Et Marc’harit, après s’être fait un peu prier, comme toutes les jeunes filles, quoiqu’elle brûlât d’envie de faire entendre sa belle voix, chanta le sône suivant :

Sône[1]

À Plounévez j’allai au pardon : — là mon cœur fut brisé, — et si mon corps est revenu à la maison, — il est bien malade aussi, ma chère petite sœur.

Ma chère petite sœur, préparez-moi mon lit ; — Dieu seul sait quand je m’en relèverai : — cherchez-moi aussi un prêtre, — mon pauvre cœur est brisé !

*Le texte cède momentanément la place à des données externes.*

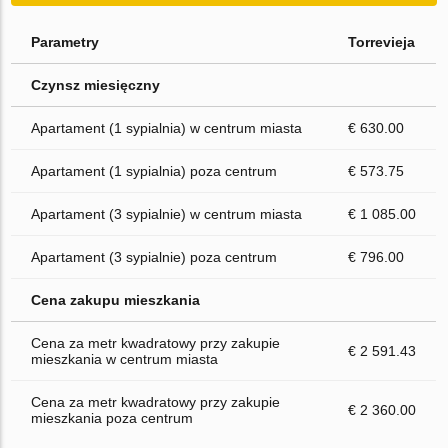
Parametry
Torrevieja
Czynsz miesięczny
Apartament (1 sypialnia) w centrum miasta
€ 630.00
Apartament (1 sypialnia) poza centrum
€ 573.75
Apartament (3 sypialnie) w centrum miasta
€ 1 085.00
Apartament (3 sypialnie) poza centrum
€ 796.00
Cena zakupu mieszkania
Cena za metr kwadratowy przy zakupie
€ 2 591.43
mieszkania w centrum miasta
Cena za metr kwadratowy przy zakupie
€ 2 360.00
mieszkania poza centrum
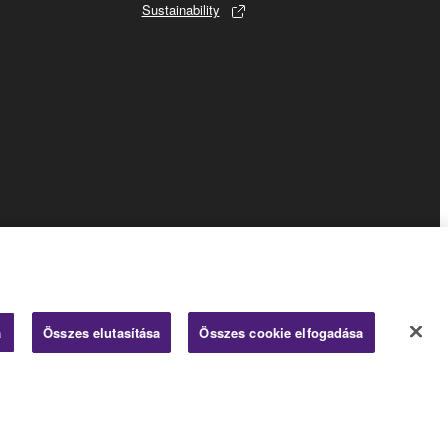
Sustainability
Business
a
Összes elutasítása
Összes cookie elfogadása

— Mon frère chéri, dites-moi — quel est le mal dont vous êtes atteint ? — Il n’y a pas de mal qui ne puisse se guérir, — avec la grâce et la volonté de Dieu.

— Hélas ! pour avoir trop aimé une fille, — j’ai du mal et de la douleur assez ! — Hélas ! Marguerite Kernitron — est celle qui m’a brisé le cœur !

Dans le pardon quand j’arrivai, — mon Dieu

  1. Da Blounevez ’c’h is d’ar pardon :
    Eno oo rannet ma c’halon,
    Ha ma ’z ê deut ma c’horf d’ar gêr,
    Eo klanv meurbet, ma c’hoarik ker.